5. MODELING (PEMODELAN)
Konsep ini kegiatan mendemontrasikan suatu kinerja agar siswa dapat mencontoh, belajr atau melakukan sesuatu sesuai dengan model yang diberikan. Guru memberi model tentang how to learn (cara belajar) dan guru bukan satu-satunya model dapat diambil dari siswa berprestasi atau melalui media cetak dan elektronik.
• Proses penampilan suatu contoh agar orang lain berpikir, bekerja dan belajar
• Mengerjakan apa yang guru inginkan agar siswa mengerjakannya

6. REFLECTION ( REFLEKSI)
Merespon suatu kejadian, kegiatan dan pengalaman yang bertujuan untuk mengidentifikasi hal yang sudah diketahui, dan hal yang belum diketahui agar dapat dilakukan suatu tindakan penyempurnaan. Adapun realisasinya adalah; pertanyaan langsung tentang apa-apa yang diperolehnya hari itu, catatan dan jurnal di buku siswa, kesan dan saran siswa mengenai pembelajaran pada hari itu, diskusi dan hasil karya.
• Cara berpikir tentang apa yang telah kita pelajari
• Mencatat apa yang telah dipelajari
• Membuat jurnal, karya seni, diskusi kelompok

7. AUTHENTIC ASSESSMENT (PENILAIAN YANG SEBENARNYA)
Prosedur penilaian yang menunjukkan kemampuan (pengetahuan, ketrampilan sikap) siswa secara nyata. Penekanan penilaian otentik adalah pada; pembelajaran seharusnya membantu siswa agar mampu mempelajari sesuatu, bukan pada diperolehnya informasi di akhir periode, kemajuan belajar dinilai tidak hanya hasil tetapi lebih pada prosesnya dengan berbagai cara, menilai pengetahuan dan ketrampilan yang diperoleh siswa.
• Mengukur pengetahuan dan keterampilan siswa
• Penilaian produk (kinerja)
• Tugas-tugas yang relevan dan kontekstual
(Depdiknas, 2006a; Muslich, 2007).

B. Karakteristik Pembelajaran CTL
 Kerjasama
 Saling menunjang
 Menyenangkan, tidak membosankan
 Belajar dengan bergairah
 Pembelajaran terintegrasi
 Menggunakan berbagai sumber
 Siswa aktif
 Sharing dengan teman
 Siswa kritis guru kreatif
 Dinding dan lorong-lorong penuh dengan hasil kerja siswa, peta-peta, gambar, artikel, humor dan lain-lain
 Laporan kepada orang tua bukan hanya rapor tetapi hasil karya siswa, laporan hasil pratikum, karangan siswa dan lain-lain

III. MENYUSUN RENCANA PEMBELAJARAN BERBASIS KONTEKSTUAL
Pembelajaran kontekstual, dan program pembelajaran lebih merupakan rencana kegiatan kelas yang dirancang guru, yang berisi skenario tahap demi tahap tentang apa yang akan dilakukan bersama siswanya sehubungan dengan topik yang akan dipelajarinya.

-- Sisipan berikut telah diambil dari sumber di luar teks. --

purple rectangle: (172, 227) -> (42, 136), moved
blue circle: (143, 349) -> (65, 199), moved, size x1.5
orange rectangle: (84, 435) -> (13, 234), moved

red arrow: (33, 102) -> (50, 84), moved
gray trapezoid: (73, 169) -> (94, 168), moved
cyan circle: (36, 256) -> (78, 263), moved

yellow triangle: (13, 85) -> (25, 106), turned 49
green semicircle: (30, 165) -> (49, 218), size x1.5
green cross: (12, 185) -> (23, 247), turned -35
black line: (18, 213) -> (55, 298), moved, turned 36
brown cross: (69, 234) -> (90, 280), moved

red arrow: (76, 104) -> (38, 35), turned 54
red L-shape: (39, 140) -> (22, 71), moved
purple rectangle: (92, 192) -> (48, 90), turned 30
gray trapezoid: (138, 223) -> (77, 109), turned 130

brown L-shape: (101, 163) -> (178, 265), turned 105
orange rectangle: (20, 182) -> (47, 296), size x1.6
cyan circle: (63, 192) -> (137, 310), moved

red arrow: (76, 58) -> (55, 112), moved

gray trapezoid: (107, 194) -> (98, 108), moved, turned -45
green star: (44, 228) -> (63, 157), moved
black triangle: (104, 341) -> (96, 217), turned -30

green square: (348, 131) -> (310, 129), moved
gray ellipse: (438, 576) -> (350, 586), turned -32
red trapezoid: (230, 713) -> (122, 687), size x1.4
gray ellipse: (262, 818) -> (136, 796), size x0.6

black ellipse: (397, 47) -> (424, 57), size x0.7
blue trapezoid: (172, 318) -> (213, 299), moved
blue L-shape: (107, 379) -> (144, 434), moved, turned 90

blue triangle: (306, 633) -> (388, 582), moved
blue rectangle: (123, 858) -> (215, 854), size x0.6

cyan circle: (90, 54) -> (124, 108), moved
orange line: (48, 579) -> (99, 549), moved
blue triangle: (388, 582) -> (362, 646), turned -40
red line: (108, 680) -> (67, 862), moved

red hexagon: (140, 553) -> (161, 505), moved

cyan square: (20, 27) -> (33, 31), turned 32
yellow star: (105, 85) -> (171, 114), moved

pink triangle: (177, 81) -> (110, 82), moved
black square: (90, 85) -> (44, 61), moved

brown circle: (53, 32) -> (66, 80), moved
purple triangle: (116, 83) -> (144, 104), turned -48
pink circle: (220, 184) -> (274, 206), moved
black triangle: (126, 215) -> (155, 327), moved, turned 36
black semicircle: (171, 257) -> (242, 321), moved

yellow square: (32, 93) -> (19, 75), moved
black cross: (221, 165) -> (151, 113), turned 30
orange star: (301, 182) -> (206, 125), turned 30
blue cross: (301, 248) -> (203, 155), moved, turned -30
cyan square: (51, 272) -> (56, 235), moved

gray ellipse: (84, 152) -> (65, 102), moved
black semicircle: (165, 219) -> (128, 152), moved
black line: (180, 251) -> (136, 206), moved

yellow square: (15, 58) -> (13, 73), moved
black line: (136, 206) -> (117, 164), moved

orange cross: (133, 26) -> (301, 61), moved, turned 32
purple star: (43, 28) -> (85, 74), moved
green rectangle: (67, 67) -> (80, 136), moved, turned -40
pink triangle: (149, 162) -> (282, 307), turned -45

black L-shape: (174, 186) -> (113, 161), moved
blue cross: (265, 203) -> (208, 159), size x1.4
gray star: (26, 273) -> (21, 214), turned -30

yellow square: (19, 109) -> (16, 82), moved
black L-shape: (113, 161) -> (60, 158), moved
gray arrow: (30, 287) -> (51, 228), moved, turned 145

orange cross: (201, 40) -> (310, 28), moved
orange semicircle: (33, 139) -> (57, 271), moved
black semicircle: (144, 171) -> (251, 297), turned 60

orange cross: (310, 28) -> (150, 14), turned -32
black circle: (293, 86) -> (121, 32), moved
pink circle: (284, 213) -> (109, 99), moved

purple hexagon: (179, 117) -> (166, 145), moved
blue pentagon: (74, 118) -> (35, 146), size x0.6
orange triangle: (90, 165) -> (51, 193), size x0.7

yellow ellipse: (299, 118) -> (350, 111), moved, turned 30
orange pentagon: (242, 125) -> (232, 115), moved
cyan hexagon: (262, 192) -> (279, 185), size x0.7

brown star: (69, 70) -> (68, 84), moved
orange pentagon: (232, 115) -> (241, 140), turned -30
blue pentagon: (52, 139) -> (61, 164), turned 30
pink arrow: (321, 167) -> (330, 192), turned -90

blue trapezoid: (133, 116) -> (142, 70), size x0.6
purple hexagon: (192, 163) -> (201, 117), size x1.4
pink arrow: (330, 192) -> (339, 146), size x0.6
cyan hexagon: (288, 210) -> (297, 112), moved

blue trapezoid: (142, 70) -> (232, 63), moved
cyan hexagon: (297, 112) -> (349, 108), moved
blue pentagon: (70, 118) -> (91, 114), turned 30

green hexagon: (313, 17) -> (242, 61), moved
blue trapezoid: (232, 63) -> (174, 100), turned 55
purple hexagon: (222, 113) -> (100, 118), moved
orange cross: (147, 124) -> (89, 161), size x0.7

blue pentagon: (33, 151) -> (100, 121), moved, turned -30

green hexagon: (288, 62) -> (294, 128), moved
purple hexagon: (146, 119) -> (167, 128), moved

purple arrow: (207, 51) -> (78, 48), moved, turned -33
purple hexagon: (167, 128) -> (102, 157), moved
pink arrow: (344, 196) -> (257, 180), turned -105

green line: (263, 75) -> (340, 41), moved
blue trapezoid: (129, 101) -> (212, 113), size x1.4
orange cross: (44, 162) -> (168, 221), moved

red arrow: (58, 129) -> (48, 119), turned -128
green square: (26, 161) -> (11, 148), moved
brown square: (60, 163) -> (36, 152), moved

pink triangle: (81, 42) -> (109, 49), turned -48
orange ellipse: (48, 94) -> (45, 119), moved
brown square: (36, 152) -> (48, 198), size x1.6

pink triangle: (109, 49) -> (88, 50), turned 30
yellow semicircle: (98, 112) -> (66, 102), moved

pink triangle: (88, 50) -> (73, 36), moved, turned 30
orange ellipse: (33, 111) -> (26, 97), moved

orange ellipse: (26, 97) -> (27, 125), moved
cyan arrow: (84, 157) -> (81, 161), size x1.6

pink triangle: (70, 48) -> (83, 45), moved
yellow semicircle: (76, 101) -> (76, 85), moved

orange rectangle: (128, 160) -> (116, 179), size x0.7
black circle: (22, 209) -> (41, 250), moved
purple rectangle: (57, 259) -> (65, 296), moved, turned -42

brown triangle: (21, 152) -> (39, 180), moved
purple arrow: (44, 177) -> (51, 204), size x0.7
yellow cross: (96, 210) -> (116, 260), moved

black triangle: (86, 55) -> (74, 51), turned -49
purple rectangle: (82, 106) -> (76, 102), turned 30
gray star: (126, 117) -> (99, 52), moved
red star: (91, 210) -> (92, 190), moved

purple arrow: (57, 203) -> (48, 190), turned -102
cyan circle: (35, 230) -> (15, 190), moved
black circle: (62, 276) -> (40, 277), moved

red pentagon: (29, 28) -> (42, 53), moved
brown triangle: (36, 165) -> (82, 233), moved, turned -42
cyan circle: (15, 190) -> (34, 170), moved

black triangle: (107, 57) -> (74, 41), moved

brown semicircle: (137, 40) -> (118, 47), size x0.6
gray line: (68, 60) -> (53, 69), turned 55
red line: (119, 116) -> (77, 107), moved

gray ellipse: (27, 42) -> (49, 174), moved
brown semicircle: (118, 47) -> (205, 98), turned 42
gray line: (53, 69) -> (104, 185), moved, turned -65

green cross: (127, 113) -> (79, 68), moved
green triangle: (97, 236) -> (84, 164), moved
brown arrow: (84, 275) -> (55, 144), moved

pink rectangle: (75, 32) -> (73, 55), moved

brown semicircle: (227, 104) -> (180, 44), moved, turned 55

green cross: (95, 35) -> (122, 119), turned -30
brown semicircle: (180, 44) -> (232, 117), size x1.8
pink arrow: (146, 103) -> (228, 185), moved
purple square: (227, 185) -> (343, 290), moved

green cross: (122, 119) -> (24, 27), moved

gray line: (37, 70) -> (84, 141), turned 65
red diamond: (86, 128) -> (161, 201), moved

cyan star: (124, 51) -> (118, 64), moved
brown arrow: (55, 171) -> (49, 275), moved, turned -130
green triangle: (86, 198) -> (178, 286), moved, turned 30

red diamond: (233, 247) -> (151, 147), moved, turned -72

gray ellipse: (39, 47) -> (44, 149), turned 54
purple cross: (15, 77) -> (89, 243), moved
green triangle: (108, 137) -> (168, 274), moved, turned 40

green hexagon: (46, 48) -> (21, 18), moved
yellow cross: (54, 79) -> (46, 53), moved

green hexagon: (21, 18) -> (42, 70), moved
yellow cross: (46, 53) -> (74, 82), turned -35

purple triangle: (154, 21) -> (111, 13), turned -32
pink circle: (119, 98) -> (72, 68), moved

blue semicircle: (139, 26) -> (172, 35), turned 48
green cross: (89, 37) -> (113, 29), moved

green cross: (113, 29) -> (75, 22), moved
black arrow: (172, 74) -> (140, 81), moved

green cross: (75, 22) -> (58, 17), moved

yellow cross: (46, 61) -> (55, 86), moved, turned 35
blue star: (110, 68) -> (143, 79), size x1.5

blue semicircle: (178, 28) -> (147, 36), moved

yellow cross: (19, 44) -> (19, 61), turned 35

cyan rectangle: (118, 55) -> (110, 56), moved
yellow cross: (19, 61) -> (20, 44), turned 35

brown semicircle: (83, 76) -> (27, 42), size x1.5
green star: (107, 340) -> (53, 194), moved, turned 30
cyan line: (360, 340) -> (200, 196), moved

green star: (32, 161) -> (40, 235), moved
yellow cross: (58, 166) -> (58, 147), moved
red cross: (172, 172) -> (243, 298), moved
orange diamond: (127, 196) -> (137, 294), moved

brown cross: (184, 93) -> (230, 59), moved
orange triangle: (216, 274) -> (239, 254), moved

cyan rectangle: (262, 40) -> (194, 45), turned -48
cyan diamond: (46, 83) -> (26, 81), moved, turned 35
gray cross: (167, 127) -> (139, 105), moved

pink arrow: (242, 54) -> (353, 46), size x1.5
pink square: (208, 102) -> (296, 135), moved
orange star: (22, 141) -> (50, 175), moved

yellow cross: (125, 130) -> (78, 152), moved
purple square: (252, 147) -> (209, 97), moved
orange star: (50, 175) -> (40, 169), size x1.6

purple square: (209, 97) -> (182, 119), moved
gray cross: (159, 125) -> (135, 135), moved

Dalam program tercermin tujuan pembelajaran, media untuk mencapai tujuan tersebut, materi pembelajaran, langkah-langkah pembelajaran, dan authentic assessmennya.
Melalui konteks ini, program yang dirancang guru benar-benar rencana pribadi tentang apa yang akan dikerjakannya bersama siswanya. Secara umum tidak ada perbedaan mendasar format antara program pembelajaran konvensional dengan program pembelajaran kontekstual, yang membedakannya hanya pada penekanannya. Program pembelajaran konvensional lebih menekankan pada deskripsi tujuan yang akan dicapai (jelas dan operasional), sedangkan pada program pembelajaran kontekstual lebih menekankan pada skenario pembelajarannya.
Melalui dasar ini, saran pokok dalam penyusunan rencana pelaksanaan pembelajaran (RPP) berbasis kontekstual mengikuti kegiatan-kegiatan berikut
1. Nyatakan kegiatan pertama pembelajarannya, yaitu sebuah pernyataan kegiatan siswa yang merupakan gabungan antara Standara Kompetensi, Kompetensi Dasar, Materi Pokok dan Pencapaian Hasil Belajar
2. Nyatakan tujuan umum pembelajarannya
3. Rincilah media untuk mendukung kegiatan itu
4. Buatlah skenario tahap demi tahap kegiatan siswa
5. Nyatakan authentic assessment-nya, yaitu dengan data apa siswa dapat diamati partisipasinya dalam pembelajaran.

Penerapan CTL di dalam kelas, pada dasarnya mendorong semua pihak yang terlibat dalam proses pembelajaran, dapat melakukan kegiatan melalui kemampuan perencanaan, pelaksanaan, evaluasi, dan refleksik, membagikan pengalaman tersebut dalam proses pembelajaran di kelas. Guru diharapkan dapat membagikan pengalaman dan pengetahuan terhadap peserta didik melalui pelaksanaan pembelajaran. Dengan proses tersebut diharapkan baik guru dan siswa dapat menajdi pribadi pembelajaran sepanjang hayat dan lebih independen, sehingga pembelajaran lebih bermakna dan berguna dalam hidup para siswa.




DAFTAR PUSTAKA
.
………………2006a. Depdiknas. Pengembangan Model Pembelajaran yang Efektif. Direktorat Pembinaan SMP. Direktorat Jenderal Manajemen Pendidikan Dasar dan Menengah, Departemen Pendidikan Nasional
………………2006b. Depdiknas. Bahan Sosialisasi Untuk Uji Sertifikasi Mata Pelajaran Bahasa dan Sastra Indonesia. Direktorat Profesi Pendidik. Direktorat Jenderal Peningkatan Mutu Pendidikan dan Tenaga Pendidik. Departemen Pendidikan Nasional.
Nurhadi dkk. 2003. Pembelajaran Kontekstual. Malang: Penerbit Universitas Negeri Malang.
Suparno, Paul. 1997. Filsafat Konstruktivisme dalam Pendidikan. Yogyakarta: Kanisius.
Zaini, H., Munthe, B., Aryani, A. S. 2008. Strategi Pembelajaran Aktif. Yogyakarta. Insan Madani Islamic Publisher.
Sanjaya, W. 2007. Startegi Pembelajaran Berorientasi Standar Proses Pendidikan. Jakarta. Kencana Prenada Media Group.
Muslich, M. 2007 . KTSP Pembelajaran Berbasis Kompetensi dan Kontekstual. Panduan bagi Guru, Kepala Sekolah, dan Pengawas. Jakarta. Bumi Aksara.
Johnson, E. B. 2008. Contextual Teaching & Learning. Menjadikan Kegiatan Belajar-Mengajar Mengasyikkan dan Bermakna. Bandung, Penerbit Mizan Learning Center (MLC).